I matriculated at a school in Chennai. Even today I look back at some memories, some more fondly than others and it strikes me that my disbelief in a greater entity (manifested in a myriad of mutable forms) started far more previously than I had anticipated. We had a stern old teacher with pepper colored hair and a voice that sounded as though she was down with a permanent case of rhinitis. Just typing that sentence gives me the shivers as it triggers the memory of her nasal, high pitched voice that cared not in the least for paying attention to inflection. She was our “value education” teacher. Yes, we had 40 minutes classes twice or thrice a week where we lazily opened out textbooks and read about the great king “Manu”- the beacon of wisdom and the progenitor of all mankind. We read that story where the prince wanted nothing but to sit in the lap of his father, and instead God (in one of his aforementioned forms) came down to Earth, scooped up the lad and quite literally (not metaphorically as that episode of How I Met Your Mother taught us) turned him into a ball of fire and gas in the distant night sky. Equally amusing or traumatizing is the story of a little boy who believed in the concept of God' omnipresence and the fate of a rationalist who questioned and tested that hypothesis, only to have his chest ripped out; blood spraying everywhere, by a half-human, half-beast chimera. The fact that he was an evil man is almost too convenient in hushing up curious young children who wonder why being asked to prove God existence in everything needed punishment and not an honest reply.

After a few years of this, we advanced onto the Bhagavad Gita, where we were forced (I find no gentle synonym) by the curriculum, to memorize the various chapters every year. Needless to say, this tedious and by my rationale-often pointless exercise- needed constant chiding to be made by our teachers so that we followed instructions like good little sheep and didn’t ask any questions. Failure to recite the texts in the right intonation earned us an earful for not being competent enough to do so and strangely enough a hit to our second language test marks. I found the practice of holding a completely different subject ransom truly vulgar. I needed every mark I could muster to pass Tamil- and now a percentage of my “value education” marks count towards Tamil? I was literally blackmailed into learning these texts I had otherwise no intention of learning. And out of childish curiosity I read the translations of the texts I was memorizing. To my mind it appeared as nothing but megalomania by a self-established “god-head”. A God who possessed a supernatural awe-inducing form that was brighter than a thousand suns. So what is the rationale of the ancients who wrote this text to decide on a thousand? Why not a hundred thousand or a million or even a trillion? A supergiant star can be up to a million more times luminous than the sun. So is Krishna's ultimate form outshone by a supergiant?

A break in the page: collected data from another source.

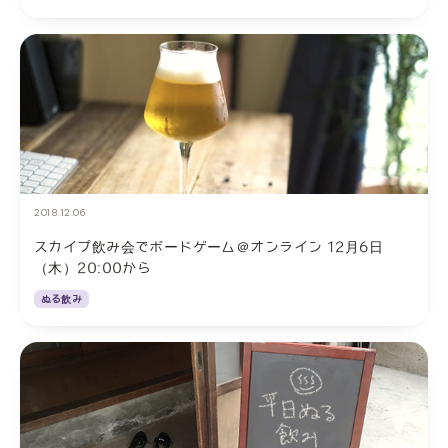
2018.12.06
スカイプ飲み会でボードゲーム＠オンライン 12月6日
（木）20:00から
ぬる飲み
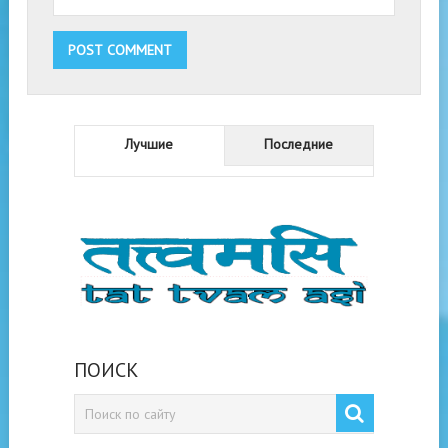
Лучшие
Последние
ПОИСК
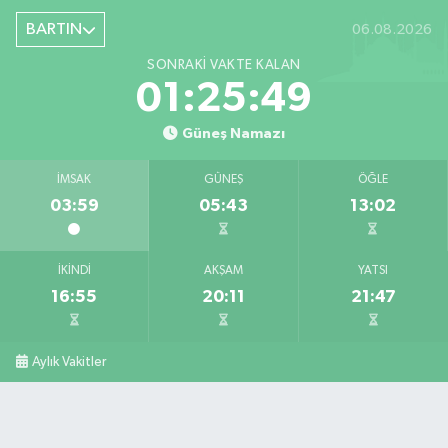
BARTIN
06.08.2026
SONRAKI VAKTE KALAN
01:25:48
Güneş Namazı
İMSAK
GÜNEŞ
ÖĞLE
03:59
05:43
13:02
İKINDI
AKŞAM
YATSI
16:55
20:11
21:47
Aylık Vakitler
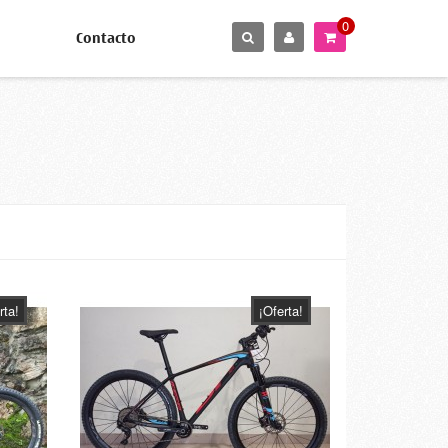
0
Contacto
rta!
¡Oferta!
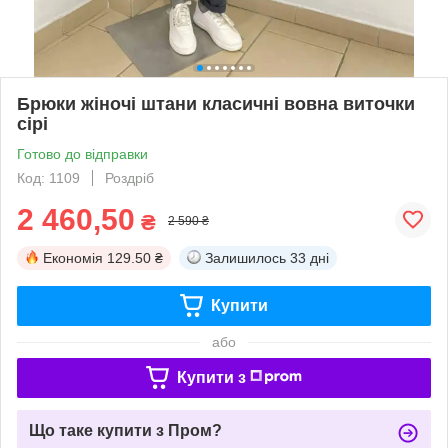
Брюки жіночі штани класичні вовна виточки
сірі
Готово до відправки
Код: 1109
Роздріб
2 460,50
₴
2 590 ₴
Економія
129.50 ₴
Залишилось
33 дні
Купити
або
Купити з
Що таке купити з Пром?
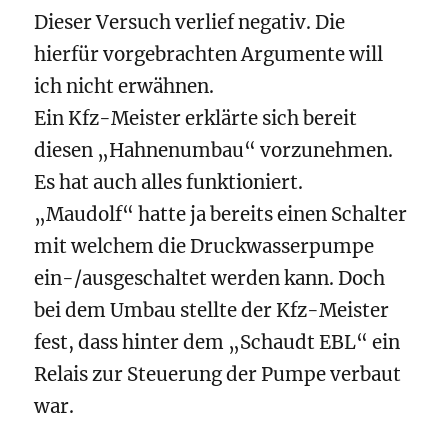
Dieser Versuch verlief negativ. Die
hierfür vorgebrachten Argumente will
ich nicht erwähnen.
Ein Kfz-Meister erklärte sich bereit
diesen „Hahnenumbau“ vorzunehmen.
Es hat auch alles funktioniert.
„Maudolf“ hatte ja bereits einen Schalter
mit welchem die Druckwasserpumpe
ein-/ausgeschaltet werden kann. Doch
bei dem Umbau stellte der Kfz-Meister
fest, dass hinter dem „Schaudt EBL“ ein
Relais zur Steuerung der Pumpe verbaut
war.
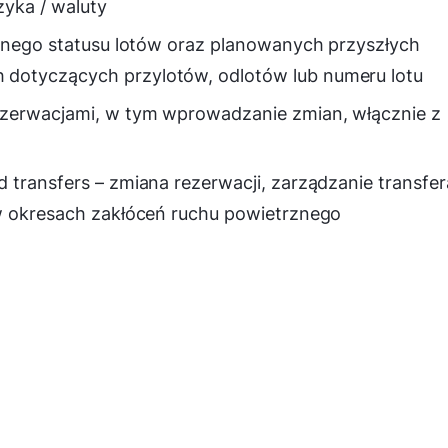
zyka / waluty
alnego statusu lotów oraz planowanych przyszłych
dotyczących przylotów, odlotów lub numeru lotu
ezerwacjami, w tym wprowadzanie zmian, włącznie z
 transfers – zmiana rezerwacji, zarządzanie transfe
 w okresach zakłóceń ruchu powietrznego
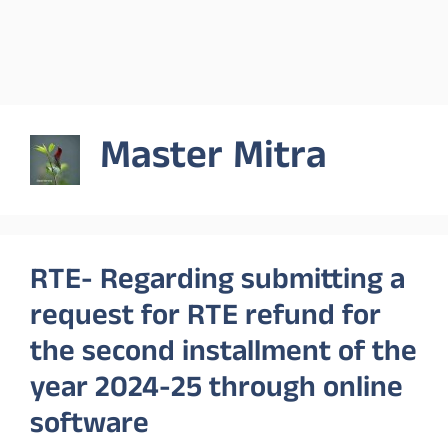
Master Mitra
RTE- Regarding submitting a
request for RTE refund for
the second installment of the
year 2024-25 through online
software‌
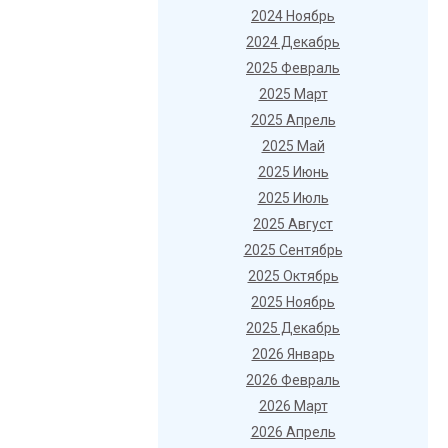
2024 Ноябрь
2024 Декабрь
2025 Февраль
2025 Март
2025 Апрель
2025 Май
2025 Июнь
2025 Июль
2025 Август
2025 Сентябрь
2025 Октябрь
2025 Ноябрь
2025 Декабрь
2026 Январь
2026 Февраль
2026 Март
2026 Апрель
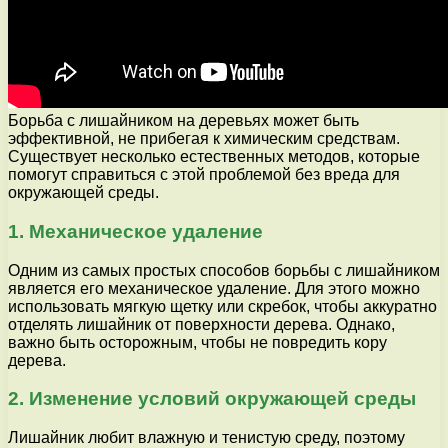
Борьба с лишайником на деревьях может быть
эффективной, не прибегая к химическим средствам.
Существует несколько естественных методов, которые
помогут справиться с этой проблемой без вреда для
окружающей среды.
1. Механическое удаление
Одним из самых простых способов борьбы с лишайником
является его механическое удаление. Для этого можно
использовать мягкую щетку или скребок, чтобы аккуратно
отделять лишайник от поверхности дерева. Однако,
важно быть осторожным, чтобы не повредить кору
дерева.
2. Изменение условий окружающей среды
Лишайник любит влажную и тенистую среду, поэтому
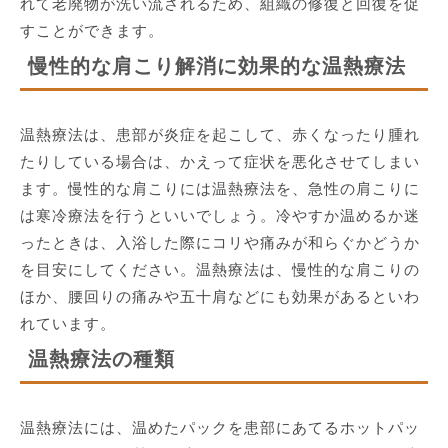
れて老廃物が洗い流されるため、組織の修復と回復を促
すことができます。
慢性的な肩こり解消に効果的な温熱療法
温熱療法は、患部が炎症を起こして、赤くなったり腫れ
たりしている場合は、かえって症状を悪化させてしまい
ます。慢性的な肩こりには温熱療法を、急性の肩こりに
は寒冷療法を行うといいでしょう。冷やすか温めるか迷
ったときは、入浴した際にコリや痛みが和らぐかどうか
を目安にしてください。温熱療法は、慢性的な肩こりの
ほか、腰回りの痛みや五十肩などにも効果があるといわ
れています。
温熱療法の種類
温熱療法には、温めたパックを患部にあてるホットパッ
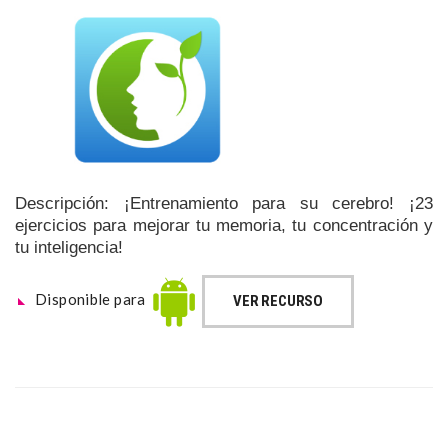
Descripción: ¡Entrenamiento para su cerebro! ¡23
ejercicios para mejorar tu memoria, tu concentración y
tu inteligencia!
Disponible para
VER RECURSO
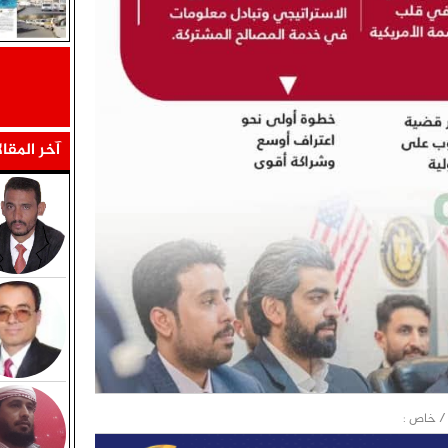
آخر المقا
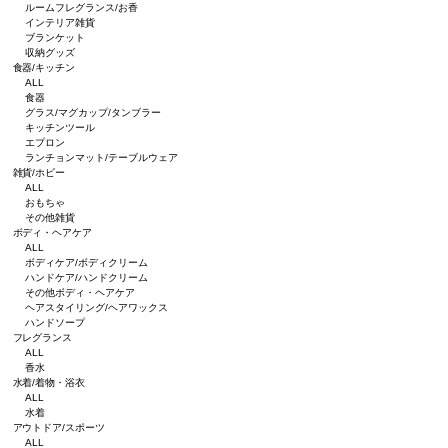
ルームフレグランス/お香
インテリア雑貨
ブランケット
収納グッズ
食器/キッチン
ALL
食器
グラス/マグカップ/タンブラー
キッチンツール
エプロン
ランチョンマット/テーブルウェア
雑貨/ホビー
ALL
おもちゃ
その他雑貨
ボディ・ヘアケア
ALL
ボディケア/ボディクリーム
ハンドケア/ハンドクリーム
その他ボディ・ヘアケア
ヘアスタイリング/ヘアワックス
ハンドソープ
フレグランス
ALL
香水
水着/着物・浴衣
ALL
水着
アウトドア/スポーツ
ALL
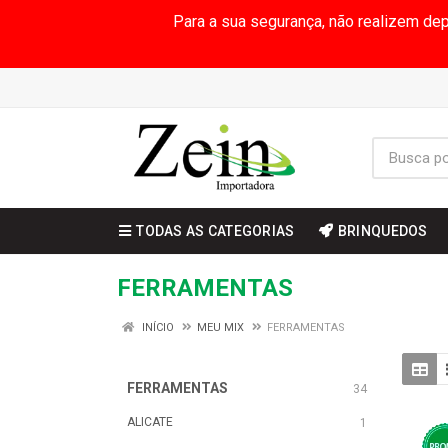
Para a sua segurança, não realizem de
TODAS AS CATEGORIAS
BRINQUEDOS
FERRAMENTAS
INÍCIO
MEU MIX
FERRAMENTAS
FERRAMENTAS
34
ALICATE
1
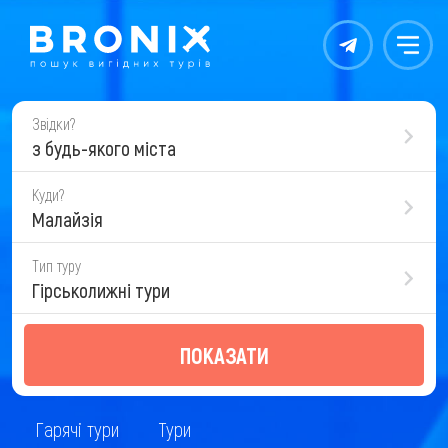
Контакты
Меню
Звідки?
з будь-якого міста
Куди?
Малайзія
Тип туру
Гірськолижні тури
ПОКАЗАТИ
Гарячі тури
Тури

And here’s my qualm with the subject. What exactly are young children learning by being force fed philosophies and told that by worshipping a certain god of the Bhagavad Gita that they are freed from “the cycle of life and death”? Are we seriously teaching our children in schools of rationalistic thought, that an afterlife exists and the “laws” of dharma determine what happens in the “next” life? How is this text going to help me cope with my life, my job and my personal issues? It doesn't. It just goes on to say that “believe in God and you will be saved”. That’s what all religions and faith based denominations do. You can teach this in school for two or more hours a week under a blanket term called culture or you can invest that time learning more about the diversity of life. Morals cannot be taught based on fanciful tales of no reasonable grounding. Kindness, evil, pity, empathy and the plethora of emotions that drive our existence today pre-dates all our “holy” texts. And as an atheist brought up in a liberal household, I can safely say that I don't need any religious texts to justify my moral fiber.

So please put your holy texts away and teach your children about the wonders of the world we are living in. For when we realize that this is the only life we have to live, we tend to appreciate it and savour it. The children will thank you for it.

Published online at Nirmukta- India's freethinker's website ( 9 July 2011)


Vyaas said...

As much as I agree with your view that religious context isn't needed to teach morals, and that our classes were not ethnicity neutral, of most of the other schools, ours was better. The bhagavad gita is a religious scripture no doubt, but there are some points...SOME, that really appeal to our moral instincts, which gives it that aura of righteousness. It isn't simple. When we make categorical statements about humanity, we must consider a plethora of events and instances. It is an interesting case study and worthy of a discussion in the haze of tobacco and the warmth of chilly air.

Anonymous said...

You had a bad set of experiences. Limited knowledge. Limited viepoint. True, just a dot.